The problem - A word-for-word copy is required of the line containing "elements like fonts" and of each line after it in the material below, through the last one.

━━━

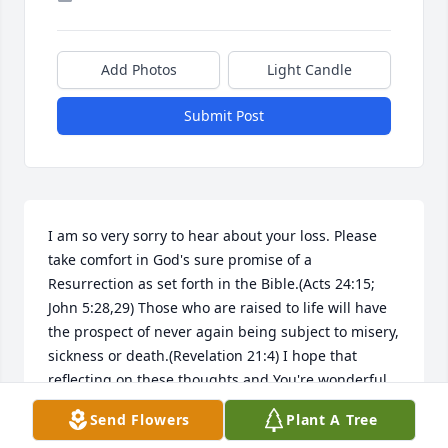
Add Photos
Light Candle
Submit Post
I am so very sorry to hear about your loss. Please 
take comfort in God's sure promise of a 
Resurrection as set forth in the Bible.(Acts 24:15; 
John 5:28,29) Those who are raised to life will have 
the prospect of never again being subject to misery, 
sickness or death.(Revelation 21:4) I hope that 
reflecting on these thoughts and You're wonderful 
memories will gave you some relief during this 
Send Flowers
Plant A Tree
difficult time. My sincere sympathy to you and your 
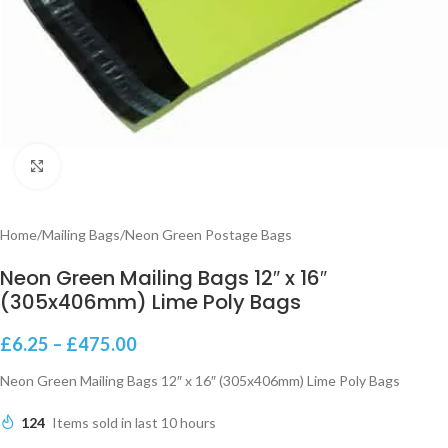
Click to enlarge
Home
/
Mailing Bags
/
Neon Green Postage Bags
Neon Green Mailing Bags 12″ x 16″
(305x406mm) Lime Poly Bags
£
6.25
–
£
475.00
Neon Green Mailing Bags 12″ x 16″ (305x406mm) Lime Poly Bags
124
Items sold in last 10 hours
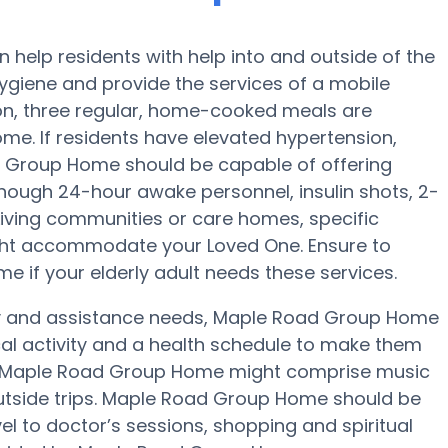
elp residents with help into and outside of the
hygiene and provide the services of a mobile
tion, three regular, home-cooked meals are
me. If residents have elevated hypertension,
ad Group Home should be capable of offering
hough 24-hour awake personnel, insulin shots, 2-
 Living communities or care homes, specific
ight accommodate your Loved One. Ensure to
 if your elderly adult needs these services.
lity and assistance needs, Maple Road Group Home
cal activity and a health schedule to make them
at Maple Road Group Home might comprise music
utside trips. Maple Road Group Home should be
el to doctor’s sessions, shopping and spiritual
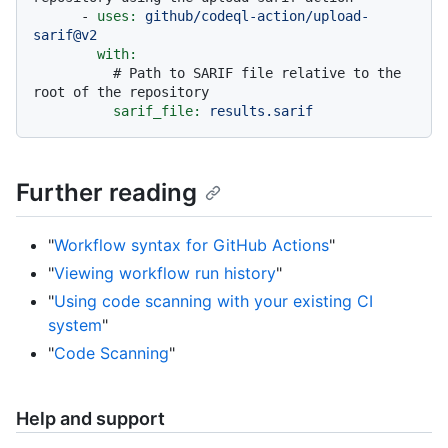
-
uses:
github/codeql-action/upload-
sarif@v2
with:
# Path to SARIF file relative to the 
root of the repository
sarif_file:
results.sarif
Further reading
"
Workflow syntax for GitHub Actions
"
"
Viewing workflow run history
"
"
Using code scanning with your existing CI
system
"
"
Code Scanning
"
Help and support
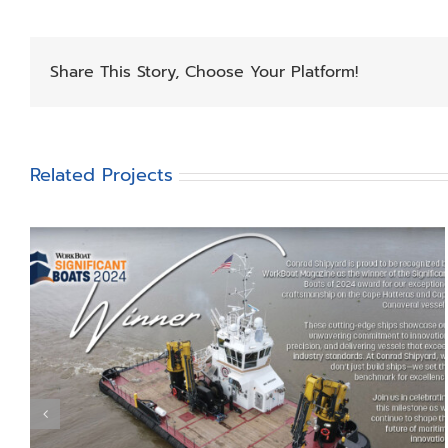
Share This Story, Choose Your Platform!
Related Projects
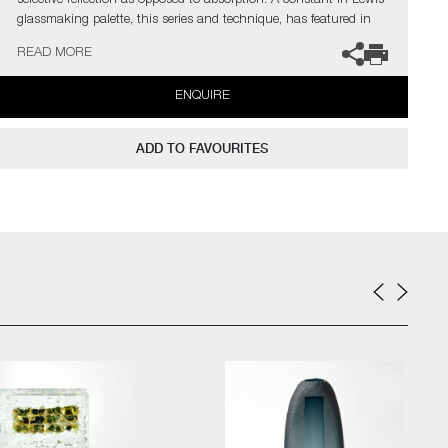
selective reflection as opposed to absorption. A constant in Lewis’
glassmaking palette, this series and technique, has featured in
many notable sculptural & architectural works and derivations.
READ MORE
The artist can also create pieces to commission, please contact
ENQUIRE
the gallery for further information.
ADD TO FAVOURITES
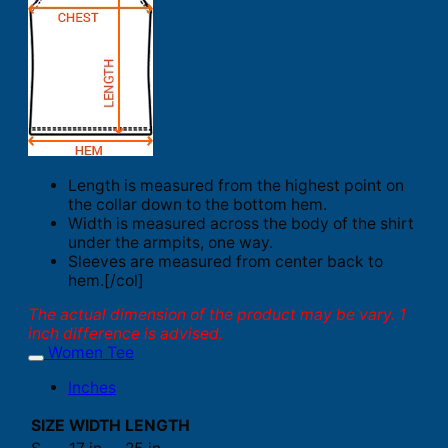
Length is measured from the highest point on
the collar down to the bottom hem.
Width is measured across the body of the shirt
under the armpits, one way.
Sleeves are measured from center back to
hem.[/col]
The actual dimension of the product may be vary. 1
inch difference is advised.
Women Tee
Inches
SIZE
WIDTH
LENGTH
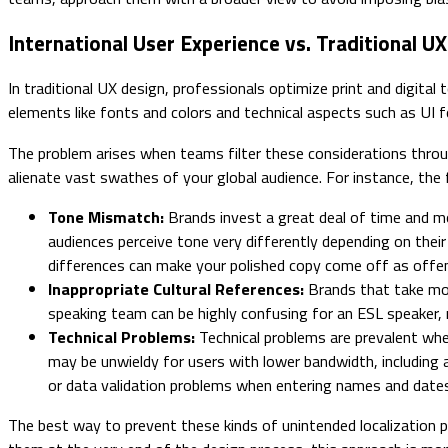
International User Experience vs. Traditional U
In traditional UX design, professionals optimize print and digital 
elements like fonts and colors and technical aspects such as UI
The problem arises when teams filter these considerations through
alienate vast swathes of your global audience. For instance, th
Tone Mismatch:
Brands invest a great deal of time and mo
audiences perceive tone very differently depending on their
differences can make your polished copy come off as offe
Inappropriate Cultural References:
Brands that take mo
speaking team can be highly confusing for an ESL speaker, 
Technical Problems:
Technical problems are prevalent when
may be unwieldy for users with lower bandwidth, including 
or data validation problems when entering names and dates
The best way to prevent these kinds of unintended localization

━━━

Solution to the exercise -
elements like fonts and colors and technical aspects such as UI
The problem arises when teams filter these considerations through
alienate vast swathes of your global audience. For instance, th
Tone Mismatch:
Brands invest a great deal of time and mo
audiences perceive tone very differently depending on their
differences can make your polished copy come off as offe
Inappropriate Cultural References:
Brands that take mo
speaking team can be highly confusing for an ESL speaker, 
Technical Problems:
Technical problems are prevalent when
may be unwieldy for users with lower bandwidth, including 
or data validation problems when entering names and dates
The best way to prevent these kinds of unintended localization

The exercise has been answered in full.